> **Assignment**: The answer is the set of lines that include "ﾄﾞｩｲｯ", copied from the data below.

** Extracted data follows **

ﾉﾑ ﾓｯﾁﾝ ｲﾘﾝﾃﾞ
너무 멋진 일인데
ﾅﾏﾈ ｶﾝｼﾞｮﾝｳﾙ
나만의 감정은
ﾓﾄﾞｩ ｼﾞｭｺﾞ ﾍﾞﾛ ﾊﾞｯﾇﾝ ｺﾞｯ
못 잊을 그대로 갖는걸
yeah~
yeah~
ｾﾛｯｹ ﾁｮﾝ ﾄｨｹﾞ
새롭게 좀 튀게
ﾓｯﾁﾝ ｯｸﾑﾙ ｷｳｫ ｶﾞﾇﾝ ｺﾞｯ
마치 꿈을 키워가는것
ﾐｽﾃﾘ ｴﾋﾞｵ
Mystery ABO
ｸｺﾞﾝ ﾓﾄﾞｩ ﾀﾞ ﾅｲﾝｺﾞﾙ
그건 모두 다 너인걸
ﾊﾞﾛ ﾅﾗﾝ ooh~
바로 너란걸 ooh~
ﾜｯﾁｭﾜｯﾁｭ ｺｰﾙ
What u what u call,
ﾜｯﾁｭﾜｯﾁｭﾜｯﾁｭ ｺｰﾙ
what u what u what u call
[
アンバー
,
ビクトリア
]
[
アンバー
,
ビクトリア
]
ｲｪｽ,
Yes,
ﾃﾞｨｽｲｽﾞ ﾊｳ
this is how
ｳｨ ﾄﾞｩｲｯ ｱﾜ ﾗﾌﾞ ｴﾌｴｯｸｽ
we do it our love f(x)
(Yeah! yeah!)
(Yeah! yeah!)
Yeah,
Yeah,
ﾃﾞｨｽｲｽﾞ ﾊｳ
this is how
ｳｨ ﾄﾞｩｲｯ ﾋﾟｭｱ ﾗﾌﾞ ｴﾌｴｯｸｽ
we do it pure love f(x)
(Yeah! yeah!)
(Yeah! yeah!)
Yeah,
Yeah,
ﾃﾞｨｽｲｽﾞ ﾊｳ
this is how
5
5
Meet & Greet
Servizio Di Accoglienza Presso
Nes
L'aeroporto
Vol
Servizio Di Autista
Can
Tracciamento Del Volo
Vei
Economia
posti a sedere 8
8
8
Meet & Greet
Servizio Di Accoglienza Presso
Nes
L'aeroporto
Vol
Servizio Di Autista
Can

** End of Extracted data **
** Extracted data follows **

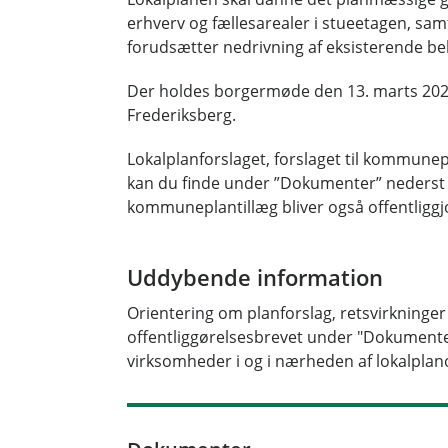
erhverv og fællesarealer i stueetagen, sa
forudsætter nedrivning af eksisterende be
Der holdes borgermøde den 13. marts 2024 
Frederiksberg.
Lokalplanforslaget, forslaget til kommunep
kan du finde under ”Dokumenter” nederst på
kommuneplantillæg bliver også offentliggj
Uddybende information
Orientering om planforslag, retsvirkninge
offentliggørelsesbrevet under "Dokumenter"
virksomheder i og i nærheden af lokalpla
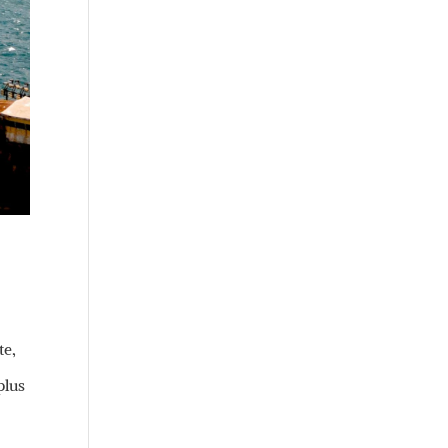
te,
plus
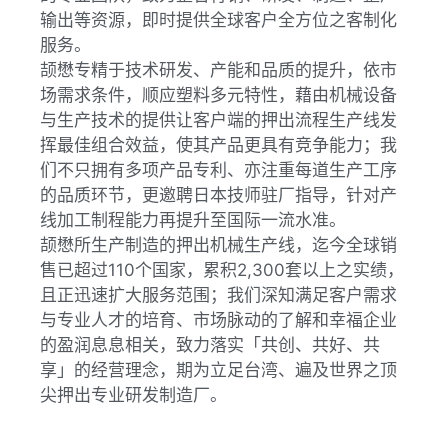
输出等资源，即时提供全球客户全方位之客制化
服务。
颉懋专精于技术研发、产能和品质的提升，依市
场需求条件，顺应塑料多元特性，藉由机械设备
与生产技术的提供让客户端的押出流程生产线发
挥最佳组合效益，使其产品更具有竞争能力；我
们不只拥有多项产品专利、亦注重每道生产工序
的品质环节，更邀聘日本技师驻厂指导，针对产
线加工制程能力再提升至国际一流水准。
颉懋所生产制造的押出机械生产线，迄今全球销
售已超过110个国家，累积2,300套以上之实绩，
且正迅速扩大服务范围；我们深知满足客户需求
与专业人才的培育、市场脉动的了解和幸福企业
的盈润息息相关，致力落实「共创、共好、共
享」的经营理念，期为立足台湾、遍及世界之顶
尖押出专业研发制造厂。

** End of Extracted data **

> **Task output**:
ｳｨ ﾄﾞｩｲｯ ｱﾜ ﾗﾌﾞ ｴﾌｴｯｸｽ
ｳｨ ﾄﾞｩｲｯ ﾋﾟｭｱ ﾗﾌﾞ ｴﾌｴｯｸｽ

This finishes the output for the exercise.